With the return of market confidence – though economists wonder if new asset price bubbles have been created by the Bank's £200bn of QE – has come renewed interest in wheeling and dealing.
Orange and T-Mobile are to merge their UK businesses, while a deal between British Airways and Spain's Iberia has been cleared for take-off. Kraft is pursuing Cadbury, though a campaign is under way to prevent the chocolatier – with all its origins in 19th-century philanthropy – being sold to the Americans. Rio Tinto almost sold a chunky stake in its business to the Chinese (causing a minor diplomatic row when it changed its mind at the last minute) and is now pursuing a huge joint venture with another mining giant, BHP Billiton.
And yet the black clouds persist, not least on the UK high street. A weathervane of consumer confidence, it continues to see high-profile casualties. The last Woolworths stores shut their doors as the year began, but the retailer was far from the last hit by this recession. Land of Leather, Icelandic retail chain Baugur, Waterford Wedgwood and Threshers have all slipped into trouble this year.
The fear of further financial crises has not entirely receded either. In November, the state-backed Dubai World announced it wanted six months' grace to restructure £4bn of debts, prompting a global panic about the extent to which the banking system is exposed to the hugely indebted emirate. Greece and Ukraine are sliding further towards financial meltdown, too. And there is always the terror that recessions expose hitherto unsuspected criminality. In the famous words of Warren Buffett: "You only find out who has been swimming with no trunks on when the tide goes out."

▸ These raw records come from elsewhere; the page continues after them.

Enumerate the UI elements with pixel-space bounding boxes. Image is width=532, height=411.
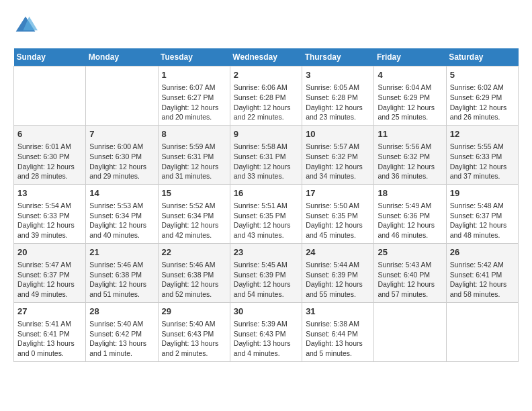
weekday-header-saturday: Saturday	[446, 48, 518, 66]
day-info: Sunrise: 5:45 AMSunset: 6:39 PMDaylight:…	[234, 260, 298, 300]
day-info: Sunrise: 5:40 AMSunset: 6:43 PMDaylight:…	[162, 319, 226, 359]
day-info: Sunrise: 5:48 AMSunset: 6:37 PMDaylight:…	[450, 201, 515, 240]
calendar-cell: 4Sunrise: 6:04 AMSunset: 6:29 PMDaylight…	[374, 66, 446, 126]
day-number: 12	[450, 128, 515, 140]
page-header	[13, 13, 519, 38]
day-info: Sunrise: 5:41 AMSunset: 6:41 PMDaylight:…	[17, 319, 82, 359]
weekday-header-tuesday: Tuesday	[158, 48, 230, 66]
calendar-cell: 1Sunrise: 6:07 AMSunset: 6:27 PMDaylight…	[158, 66, 230, 126]
day-number: 10	[306, 128, 370, 140]
day-number: 27	[17, 306, 82, 318]
day-number: 5	[450, 69, 515, 81]
calendar-cell: 25Sunrise: 5:43 AMSunset: 6:40 PMDayligh…	[374, 243, 446, 302]
weekday-header-monday: Monday	[86, 48, 158, 66]
day-number: 24	[306, 246, 370, 259]
day-info: Sunrise: 5:44 AMSunset: 6:39 PMDaylight:…	[306, 260, 370, 300]
day-info: Sunrise: 5:42 AMSunset: 6:41 PMDaylight:…	[450, 260, 515, 300]
calendar-cell: 29Sunrise: 5:40 AMSunset: 6:43 PMDayligh…	[158, 302, 230, 361]
weekday-header-row: SundayMondayTuesdayWednesdayThursdayFrid…	[14, 48, 519, 66]
calendar-cell	[14, 66, 86, 126]
day-info: Sunrise: 6:05 AMSunset: 6:28 PMDaylight:…	[306, 83, 370, 122]
day-number: 18	[378, 187, 442, 199]
day-info: Sunrise: 5:53 AMSunset: 6:34 PMDaylight:…	[89, 201, 154, 240]
calendar-cell: 18Sunrise: 5:49 AMSunset: 6:36 PMDayligh…	[374, 184, 446, 243]
calendar-cell: 2Sunrise: 6:06 AMSunset: 6:28 PMDaylight…	[230, 66, 302, 126]
week-row-3: 13Sunrise: 5:54 AMSunset: 6:33 PMDayligh…	[14, 184, 519, 243]
day-number: 3	[306, 69, 370, 81]
calendar-cell: 10Sunrise: 5:57 AMSunset: 6:32 PMDayligh…	[302, 125, 374, 184]
day-number: 21	[89, 246, 154, 259]
day-info: Sunrise: 5:46 AMSunset: 6:38 PMDaylight:…	[89, 260, 154, 300]
calendar-cell	[86, 66, 158, 126]
day-number: 19	[450, 187, 515, 199]
calendar-cell: 3Sunrise: 6:05 AMSunset: 6:28 PMDaylight…	[302, 66, 374, 126]
day-info: Sunrise: 5:50 AMSunset: 6:35 PMDaylight:…	[306, 201, 370, 240]
day-info: Sunrise: 5:57 AMSunset: 6:32 PMDaylight:…	[306, 142, 370, 181]
day-info: Sunrise: 5:52 AMSunset: 6:34 PMDaylight:…	[162, 201, 226, 240]
day-info: Sunrise: 6:06 AMSunset: 6:28 PMDaylight:…	[234, 83, 298, 122]
day-info: Sunrise: 5:40 AMSunset: 6:42 PMDaylight:…	[89, 319, 154, 359]
day-number: 13	[17, 187, 82, 199]
day-info: Sunrise: 5:49 AMSunset: 6:36 PMDaylight:…	[378, 201, 442, 240]
week-row-5: 27Sunrise: 5:41 AMSunset: 6:41 PMDayligh…	[14, 302, 519, 361]
weekday-header-thursday: Thursday	[302, 48, 374, 66]
day-number: 22	[162, 246, 226, 259]
day-info: Sunrise: 6:01 AMSunset: 6:30 PMDaylight:…	[17, 142, 82, 181]
calendar-cell: 22Sunrise: 5:46 AMSunset: 6:38 PMDayligh…	[158, 243, 230, 302]
day-info: Sunrise: 6:00 AMSunset: 6:30 PMDaylight:…	[89, 142, 154, 181]
calendar-cell: 13Sunrise: 5:54 AMSunset: 6:33 PMDayligh…	[14, 184, 86, 243]
day-info: Sunrise: 6:02 AMSunset: 6:29 PMDaylight:…	[450, 83, 515, 122]
day-number: 7	[89, 128, 154, 140]
day-info: Sunrise: 5:56 AMSunset: 6:32 PMDaylight:…	[378, 142, 442, 181]
day-number: 2	[234, 69, 298, 81]
calendar-cell: 23Sunrise: 5:45 AMSunset: 6:39 PMDayligh…	[230, 243, 302, 302]
day-number: 1	[162, 69, 226, 81]
day-info: Sunrise: 6:07 AMSunset: 6:27 PMDaylight:…	[162, 83, 226, 122]
calendar-cell: 7Sunrise: 6:00 AMSunset: 6:30 PMDaylight…	[86, 125, 158, 184]
calendar-cell: 28Sunrise: 5:40 AMSunset: 6:42 PMDayligh…	[86, 302, 158, 361]
day-number: 16	[234, 187, 298, 199]
calendar-cell	[446, 302, 518, 361]
day-number: 29	[162, 306, 226, 318]
week-row-2: 6Sunrise: 6:01 AMSunset: 6:30 PMDaylight…	[14, 125, 519, 184]
calendar-cell: 9Sunrise: 5:58 AMSunset: 6:31 PMDaylight…	[230, 125, 302, 184]
day-info: Sunrise: 5:43 AMSunset: 6:40 PMDaylight:…	[378, 260, 442, 300]
day-number: 6	[17, 128, 82, 140]
week-row-1: 1Sunrise: 6:07 AMSunset: 6:27 PMDaylight…	[14, 66, 519, 126]
calendar-cell: 20Sunrise: 5:47 AMSunset: 6:37 PMDayligh…	[14, 243, 86, 302]
calendar-cell: 16Sunrise: 5:51 AMSunset: 6:35 PMDayligh…	[230, 184, 302, 243]
day-number: 28	[89, 306, 154, 318]
day-number: 14	[89, 187, 154, 199]
day-number: 20	[17, 246, 82, 259]
day-number: 15	[162, 187, 226, 199]
calendar-cell: 14Sunrise: 5:53 AMSunset: 6:34 PMDayligh…	[86, 184, 158, 243]
calendar-cell: 21Sunrise: 5:46 AMSunset: 6:38 PMDayligh…	[86, 243, 158, 302]
calendar-cell: 11Sunrise: 5:56 AMSunset: 6:32 PMDayligh…	[374, 125, 446, 184]
weekday-header-friday: Friday	[374, 48, 446, 66]
day-number: 11	[378, 128, 442, 140]
day-number: 4	[378, 69, 442, 81]
weekday-header-sunday: Sunday	[14, 48, 86, 66]
day-info: Sunrise: 5:54 AMSunset: 6:33 PMDaylight:…	[17, 201, 82, 240]
day-number: 31	[306, 306, 370, 318]
calendar-cell: 26Sunrise: 5:42 AMSunset: 6:41 PMDayligh…	[446, 243, 518, 302]
day-number: 23	[234, 246, 298, 259]
day-number: 26	[450, 246, 515, 259]
day-number: 30	[234, 306, 298, 318]
day-number: 17	[306, 187, 370, 199]
calendar-cell: 17Sunrise: 5:50 AMSunset: 6:35 PMDayligh…	[302, 184, 374, 243]
calendar-cell: 6Sunrise: 6:01 AMSunset: 6:30 PMDaylight…	[14, 125, 86, 184]
day-info: Sunrise: 5:51 AMSunset: 6:35 PMDaylight:…	[234, 201, 298, 240]
calendar-cell: 27Sunrise: 5:41 AMSunset: 6:41 PMDayligh…	[14, 302, 86, 361]
calendar-cell: 31Sunrise: 5:38 AMSunset: 6:44 PMDayligh…	[302, 302, 374, 361]
week-row-4: 20Sunrise: 5:47 AMSunset: 6:37 PMDayligh…	[14, 243, 519, 302]
day-info: Sunrise: 5:47 AMSunset: 6:37 PMDaylight:…	[17, 260, 82, 300]
day-info: Sunrise: 5:39 AMSunset: 6:43 PMDaylight:…	[234, 319, 298, 359]
day-info: Sunrise: 5:46 AMSunset: 6:38 PMDaylight:…	[162, 260, 226, 300]
day-number: 8	[162, 128, 226, 140]
calendar-cell: 15Sunrise: 5:52 AMSunset: 6:34 PMDayligh…	[158, 184, 230, 243]
calendar-cell: 24Sunrise: 5:44 AMSunset: 6:39 PMDayligh…	[302, 243, 374, 302]
day-info: Sunrise: 5:55 AMSunset: 6:33 PMDaylight:…	[450, 142, 515, 181]
day-info: Sunrise: 5:59 AMSunset: 6:31 PMDaylight:…	[162, 142, 226, 181]
logo	[13, 13, 40, 38]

Enter Bernard Madoff. Over almost 50 years, the financier built a reputation as one of Wall Street's leading lights, a brilliant investment manager and an upstanding corporate citizen who even sat on the board of at least one securities regulator. His brilliant career earned him a personal fortune estimated to have been worth more than $800m.
And then, as markets tumbled in the wake of the worldwide financial crisis, Madoff's clients began seeking access to their cash in unprecedented numbers. The elaborate pyramid scheme Madoff had operated for years could not cope, forcing him to confess to the world's largest ever financial fraud. Some $18bn is still missing according to the Securities and Exchange Commission.
In May, Madoff was sentenced to 150 years in prison after pleading guilty to 11 counts of fraud. He also joined the ever-growing list of former financial superstars who have suddenly had to learn a new word. "I have left a legacy of shame, as some of my victims have pointed out, to my family and my grandchildren," he said. "This is something I will live in for the rest of my life. I'm sorry."